Dataset records: Begin

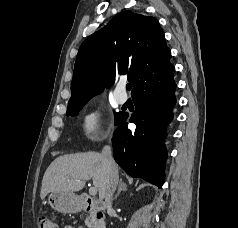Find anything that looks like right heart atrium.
Instances as JSON below:
<instances>
[{
  "label": "right heart atrium",
  "mask_w": 238,
  "mask_h": 228,
  "mask_svg": "<svg viewBox=\"0 0 238 228\" xmlns=\"http://www.w3.org/2000/svg\"><path fill=\"white\" fill-rule=\"evenodd\" d=\"M80 131L87 143H95L107 138L108 132L103 116L97 107H92L83 113L80 120Z\"/></svg>",
  "instance_id": "1"
}]
</instances>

Dataset records: End

Write out the data above exactly as it appears, but without any image.

### Answer box
Find anything that looks like right heart atrium.
Instances as JSON below:
<instances>
[{
  "label": "right heart atrium",
  "mask_w": 238,
  "mask_h": 228,
  "mask_svg": "<svg viewBox=\"0 0 238 228\" xmlns=\"http://www.w3.org/2000/svg\"><path fill=\"white\" fill-rule=\"evenodd\" d=\"M80 131L87 143H95L107 138L108 132L103 116L97 107H92L83 113L80 120Z\"/></svg>",
  "instance_id": "1"
}]
</instances>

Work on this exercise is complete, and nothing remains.